#AskTheMayor

Ask The Mayor, the Brian Lehrer Show, WNYC

FRIDAYS at 10 AM

Mayor Bill de Blasio has to answer for the deplorable conditions and human rights abuses across city jails. When the crisis isn't under his jurisdiction--like with MDC--he likes to take a strong stand. But what about the conditions on Rikers and in The Tombs, The Barge, and the Brooklyn House of Detention? Help us pressure de Blasio to answer our questions on his weekly radio hour with WNYC's Brian Lehrer.

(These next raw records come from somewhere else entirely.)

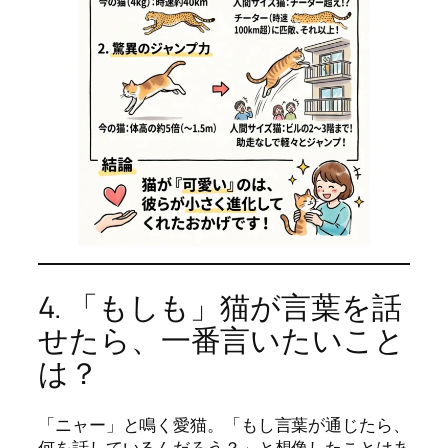
4. 「もしも」猫が言葉を話
せたら、一番言いたいこと
は？
「ニャー」と鳴く愛猫。「もし言葉が通じたら、
何を話しているんだろう？」と想像したことはあ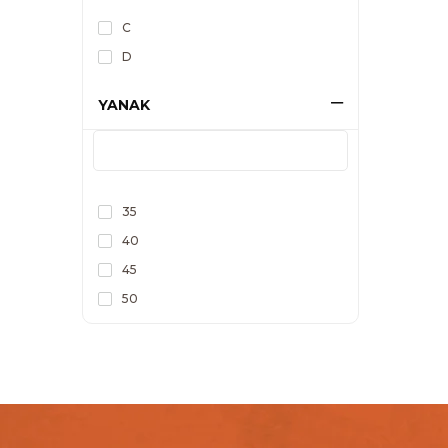
C
D
YANAK
35
40
45
50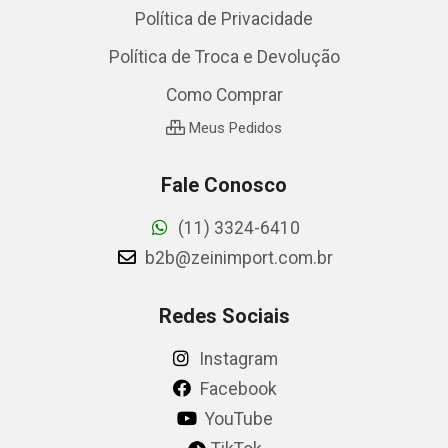
Política de Privacidade
Política de Troca e Devolução
Como Comprar
Meus Pedidos
Fale Conosco
(11) 3324-6410
b2b@zeinimport.com.br
Redes Sociais
Instagram
Facebook
YouTube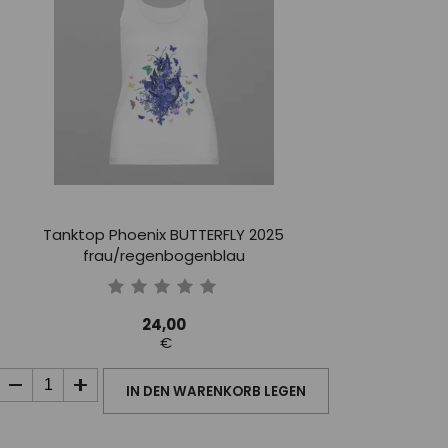
Tanktop Phoenix BUTTERFLY 2025
frau/regenbogenblau
24,00
€
IN DEN WARENKORB LEGEN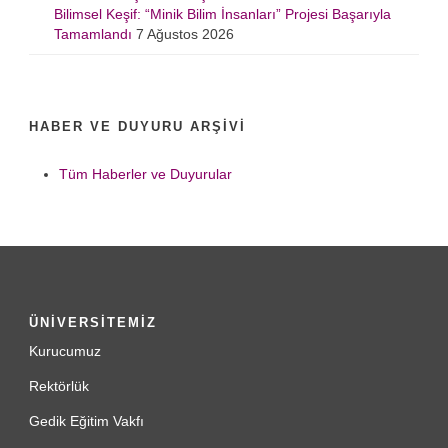
Bilimsel Keşif: “Minik Bilim İnsanları” Projesi Başarıyla
Tamamlandı
7 Ağustos 2026
HABER VE DUYURU ARŞIVI
Tüm Haberler ve Duyurular
ÜNİVERSİTEMİZ
Kurucumuz
Rektörlük
Gedik Eğitim Vakfı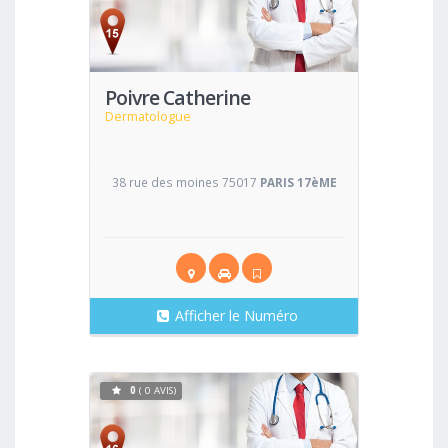
Voir
Poivre Catherine
Dermatologue
38 rue des moines 75017
PARIS 17èME
Afficher le Numéro
0
( 0 AVIS)
Voir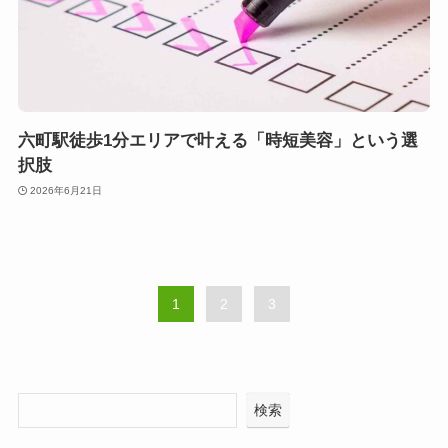
六町駅徒歩1分エリアで叶える「時短美容」という選
択肢
2026年6月21日
1
2
3
検索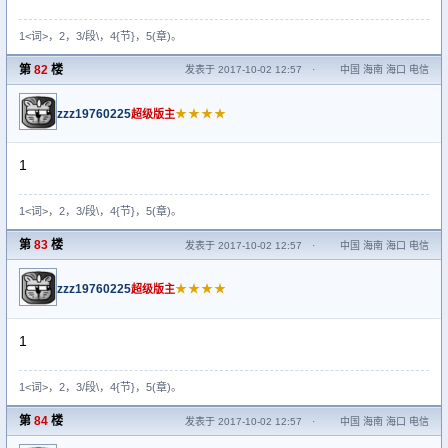
1<词>，2，3/段\，4{节}，5(章)。
第
82
楼
发表于 2017-10-02 12:57
·
中国 海南 海口 电信
zzz19760225
★★★★
超级版主
1
1<词>，2，3/段\，4{节}，5(章)。
第
83
楼
发表于 2017-10-02 12:57
·
中国 海南 海口 电信
zzz19760225
★★★★
超级版主
1
1<词>，2，3/段\，4{节}，5(章)。
第
84
楼
发表于 2017-10-02 12:57
·
中国 海南 海口 电信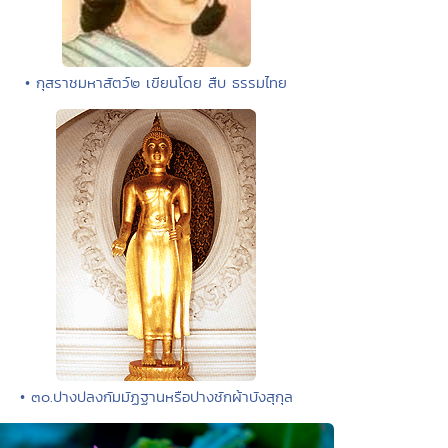
• กุสราชมหาสัตว์๒ เขียนโดย สืบ ธรรมไทย
• ๓๐.ปางปลงกัมมัฏฐานหรือปางชักผ้าบังสุกุล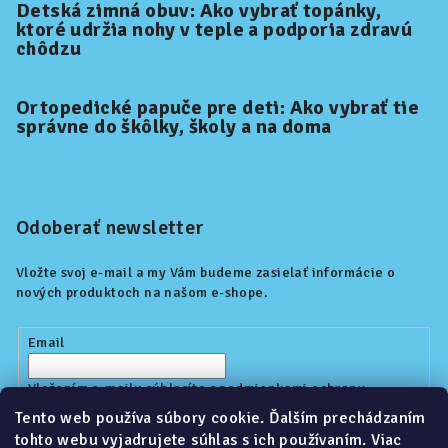
Detská zimná obuv: Ako vybrať topánky,
ktoré udržia nohy v teple a podporia zdravú
chôdzu
Ortopedické papuče pre deti: Ako vybrať tie
správne do škôlky, školy a na doma
Odoberať newsletter
Vložte svoj e-mail a my Vám budeme zasielať informácie o
nových produktoch na našom e-shope.
Email
Vložením e-mailu súhlasíte s
podmienkami ochrany
osobných údajov
Tento web používa súbory cookie. Ďalším prechádzaním
tohto webu vyjadrujete súhlas s ich používaním. Viac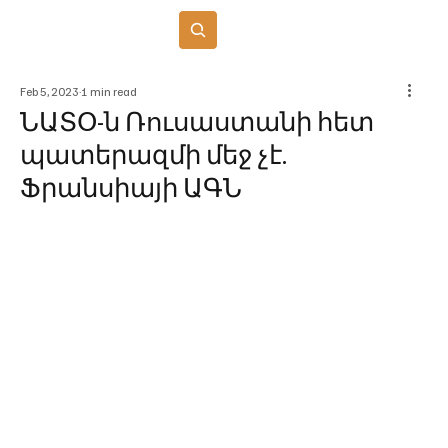
Բաժանորդագրվել
Feb 5, 2023
1 min read
ՆԱՏՕ-ն Ռուսաստանի հետ
պատերազմի մեջ չէ.
Ֆրանսիայի ԱԳՆ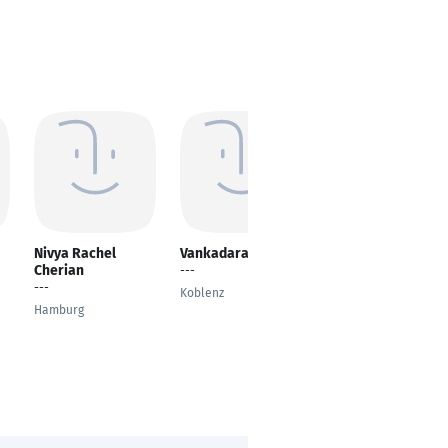
Nivya Rachel
Vankadara Manu
Anna Bezshkura
Cherian
---
---
---
Koblenz
Munich
Hamburg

How to get your question on the air:

  1. Hashtag questions on Twitter anytime during the week with #AskTheMayor
  2. Call: (212) 433-WNYC (9692)
  3. Listen online: https://www.wnyc.org/shows/bl

#NNJ Questions for Ask the Mayor

  1. Mr. Mayor, you have taken a strong stand against the human rights abuses at the Federal Metropolitan Detention Center in Sunset Park, yet NYC’s jails, which are under your jurisdiction, are notorious for perpetuating the same conditions and treatment of incarcerated people. Why can’t you guarantee safety for people who are currently incarcerated in NYC?
  2. Mr. Mayor, your administration has recently proposed to build four new jails in NYC as part of your “promise” to close Rikers in the next ten years. Yet, building new jails to address the humanitarian crises at old jails is as old as jails construction itself, as the history of jailing in NYC shows. Why do you think your plan is any different than this failed record of jail reform?
  3. Mr. Mayor, over the past weeks, incarcerated people at MDC have faced intolerable conditions, surviving without heat, light, medication, hot water, warm meals, mobility, and contact with their loved ones. The acute crisis at MDC has drawn attention, again, to longstanding patterns of abuse in detention facilities. Given the failure of the BOP and NYC DOC to keep detained people safe, why are you investing 11 billion dollars in new jails instead of investing in the resources NYCers need to stay out of jail, like affordable housing, low-threshold mental health and substance use treatment, high-quality education, universal basic income, and transformative justice projects that help communities heal from harm?
  4. Mr. Mayor, even as your administration has taken credit for lowering NYC’s incarcerated population, 90% of people detained in city and federal jails in NYC are Black and Latinx, and almost 80% of them are caged while awaiting trial. Racial disparities in arrests for misdemeanors like farebeating and MJ possession have increased, not decreased, during your tenure as Mayor. How does your plan to build four new jails in Black and brown working class communities address racist criminalization and incarceration in our city?